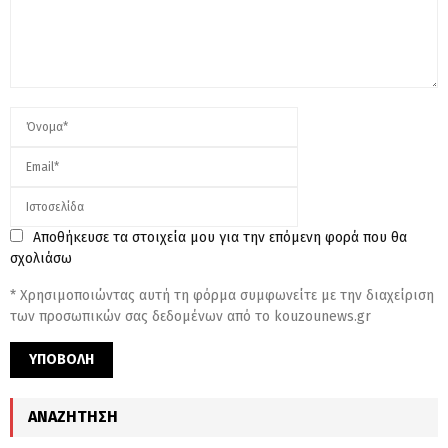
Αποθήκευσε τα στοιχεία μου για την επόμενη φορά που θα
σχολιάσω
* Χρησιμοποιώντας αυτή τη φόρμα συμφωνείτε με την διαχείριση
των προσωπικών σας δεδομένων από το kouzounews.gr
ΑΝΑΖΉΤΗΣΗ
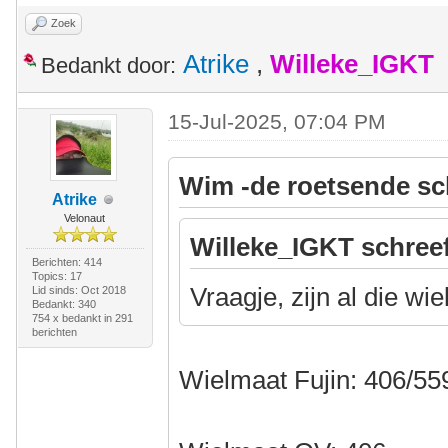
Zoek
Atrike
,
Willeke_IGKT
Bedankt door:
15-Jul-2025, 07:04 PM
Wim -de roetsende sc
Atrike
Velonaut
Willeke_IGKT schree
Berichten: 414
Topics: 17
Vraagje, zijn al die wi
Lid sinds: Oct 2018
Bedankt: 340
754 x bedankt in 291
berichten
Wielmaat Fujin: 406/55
---------------
> _TASK GOAL_
Each line above should be returned exactly as written, apart from any pictures.

> _EXERCISE RESPONSE_
Αποθήκευσε τα στοιχεία μου για την επόμενη φορά που θα
σχολιάσω
* Χρησιμοποιώντας αυτή τη φόρμα συμφωνείτε με την διαχείριση
των προσωπικών σας δεδομένων από το kouzounews.gr
ΑΝΑΖΉΤΗΣΗ
Zoek
Atrike
,
Willeke_IGKT
Bedankt door:
15-Jul-2025, 07:04 PM
Wim -de roetsende sc
Atrike
Velonaut
Willeke_IGKT schree
Berichten: 414
Topics: 17
Vraagje, zijn al die wi
Lid sinds: Oct 2018
Bedankt: 340
754 x bedankt in 291
berichten
Wielmaat Fujin: 406/55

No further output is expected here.